Voilà donc affirmée publiquement la volonté de Trump et de ses alliés de s'assoir définitivement sur la constitution américaine et de tirer un trait sur l'État de droit. Il s'est saisi des institutions, à commencé à décider seul. Les contre-pouvoirs (justice, presse, Congrès) ont été défaillants dans leur opposition à l'établissement d'un pouvoir néofasciste. Aujourd'hui, il envisage de ne pas rendre le pouvoir.

Les journalistes de The Economist ont évidemment évoqué le 22ème amendement qui fixe à deux la limite des mandats que peut exercer le président des États-Unis, consécutifs ou non. C'est une question qui pourrait déstabiliser une personne qui joue avec les mêmes règles démocratiques qu'un journaliste. Mais pas Steve Bannon : « Il existe de nombreuses alternatives différentes. Au moment opportun, nous dévoilerons notre plan, mais sachez qu'il existe bel et bien ». Selon lui, Trump est « un instrument de la volonté divine ». Dès lors, pour mener à bien ce qui a été commencé, il doit exercer « au moins un mandat supplémentaire ».

Dans l'interview, Steve Bannon alterne entre les menaces (écraser les adversaires, saisir le pouvoir et les institutions) et l'habillage du néofascisme en une sorte de volonté populaire : la constitution est la volonté du peuple, le peuple veut un troisième mandat pour Trump. C'est aussi simple que cela...

Le plan est d'ailleurs déjà en place avec un redécoupage électoral dans les districts. Trump, comme tout dictateur, ne craint pas les élections. Il sait qu'il aura une large majorité car il aura préparé le terrain. Un test grandeur nature sera sans doute mené le 4 novembre prochain avec des votes importants en Californie (vote sur un redécoupage électoral défavorable aux Républicains) et dans le New Jersey (élection d'un gouverneur). Le ministère de la justice a déjà annoncé l'envoi d'« observateurs ».

Pire, le New York Times rapporte le contenu d'une rencontre entre la personne chargée par Trump de l'intégrité des élections et les représentants de 50 États.

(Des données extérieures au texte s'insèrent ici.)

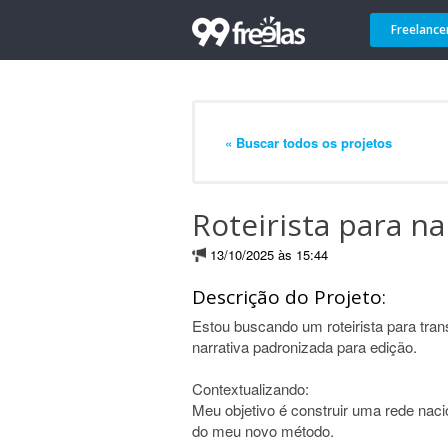
Freelance
« Buscar todos os projetos
Roteirista para na
13/10/2025 às 15:44
Descrição do Projeto:
Estou buscando um roteirista para tra
narrativa padronizada para edição.
Contextualizando:
Meu objetivo é construir uma rede naci
do meu novo método.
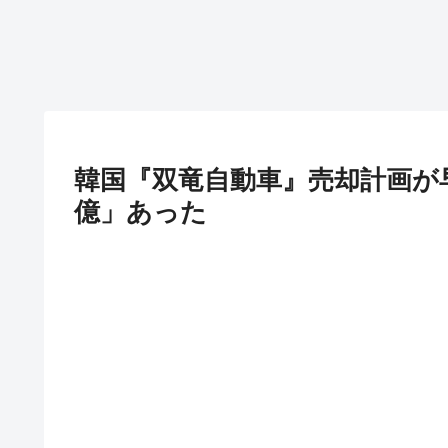
韓国『双竜自動車』売却計画が早
億」あった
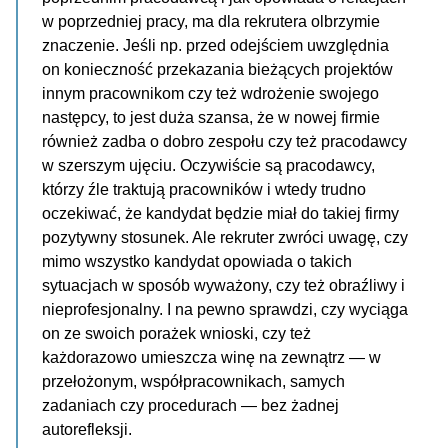
w poprzedniej pracy, ma dla rekrutera olbrzymie
znaczenie. Jeśli np. przed odejściem uwzględnia
on konieczność przekazania bieżących projektów
innym pracownikom czy też wdrożenie swojego
następcy, to jest duża szansa, że w nowej firmie
również zadba o dobro zespołu czy też pracodawcy
w szerszym ujęciu. Oczywiście są pracodawcy,
którzy źle traktują pracowników i wtedy trudno
oczekiwać, że kandydat będzie miał do takiej firmy
pozytywny stosunek. Ale rekruter zwróci uwagę, czy
mimo wszystko kandydat opowiada o takich
sytuacjach w sposób wyważony, czy też obraźliwy i
nieprofesjonalny. I na pewno sprawdzi, czy wyciąga
on ze swoich porażek wnioski, czy też
każdorazowo umieszcza winę na zewnątrz — w
przełożonym, współpracownikach, samych
zadaniach czy procedurach — bez żadnej
autorefleksji.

Extrait :

Les responsables électoraux de près de 50 États se sont réunis le mois dernier lors d'une conférence téléphonique avec la responsable de la « sécurité électorale » du département de la Sécurité intérieure, impatients de savoir comment la femme qui occupe ce poste nouvellement créé au sein de l'administration Trump pourrait contribuer à garantir la sécurité du scrutin avant les élections de mi-mandat de l'année prochaine. (...) Au lieu de donner l'assurance que les programmes de protection électorale du gouvernement fédéral se poursuivraient sans interruption, la nouvelle responsable, Heather Honey, a plutôt profité d'une partie de la réunion pour reprendre la rhétorique qui imprègne le mouvement militant électoral de droite apparu depuis que le président Trump a faussement affirmé que sa défaite en 2020 était le résultat d'une fraude généralisée (...) Lors d'un appel téléphonique avec des militants de droite en mars, avant sa nomination au département de la Sécurité intérieure, Mme Honey a suggéré que la nouvelle administration pourrait déclarer « l'état d'urgence national » et justifier l'imposition de nouvelles règles aux gouvernements des États et aux administrations locales. Elle a déclaré que cela pourrait se fonder sur une « enquête réelle » sur les élections de 2020 si celle-ci révélait qu'il y avait eu « manipulation » des votes. « Nous disposons donc de pouvoirs supplémentaires qui n'existent pas actuellement » a-t-elle déclaré en mars, selon un enregistrement examiné par le New York Times provenant d'une personne qui a participé à la conversation téléphonique, « et nous pouvons donc prendre ces autres mesures sans le Congrès et imposer aux États de faire certaines choses, etc. ». Elle a ajouté : « Je ne sais pas si cela est vraiment faisable et si l'entourage du président le laisserait tester cette théorie. »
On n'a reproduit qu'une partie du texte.